Then again, she had to admit that the matchmaker had her own expertise — she loved Nina because she believed with all her heart that people reached a state closer to perfection by being together. 

The matchmaker dealt every day with people's inner alienation, their arbitrary timetables, their religious imperatives and mysterious whims — and she didn't rush anyone.... If anything, it was the opposite. In a year of failed matches, she had never pushed Jade, never abandoned her. She asked only one thing: to trust her. After all they'd been through together, it was the least she could do....

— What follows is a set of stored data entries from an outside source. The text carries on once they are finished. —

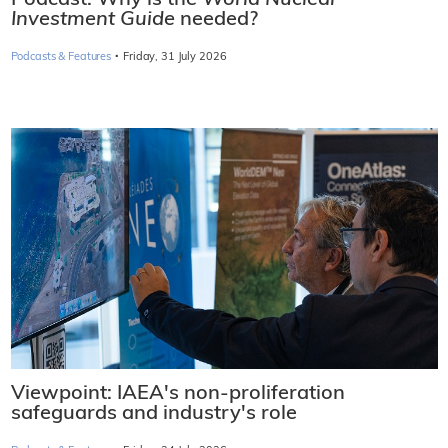
Podcast: Why is the
World Nuclear
Investment Guide
needed?
·
Podcasts & Features
Friday, 31 July 2026
Viewpoint: IAEA's non-proliferation
safeguards and industry's role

She dutifully trained her attention on a small star-shaped lamp on the wall near Rafael's head, trying to distract herself from her own desires as he ordered their drinks.

Still, her mind wouldn't settle. Nina made matches on paper — but life wasn't papery, it was messy. 

That was why she could never tell Nina the whole truth about her finances — how heavily in debt she was from college, from jobs that didn't work out, from all the training and licenses that came afterward, from loans, from interest... 

Now she'd figured out what she wanted to do, she'd formed a plan for a business — and she'd put herself in more debt to find someone to love, to make the work ahead of her bearable. And after all that, the matchmaker wanted her to take her time!

"So much of the modern world annoys me," she blurted to Rafael, able to put only vague words to her frustration.

He glanced around the lounge, finding a handful of others chatting at the tables around them. "Sorry? What?"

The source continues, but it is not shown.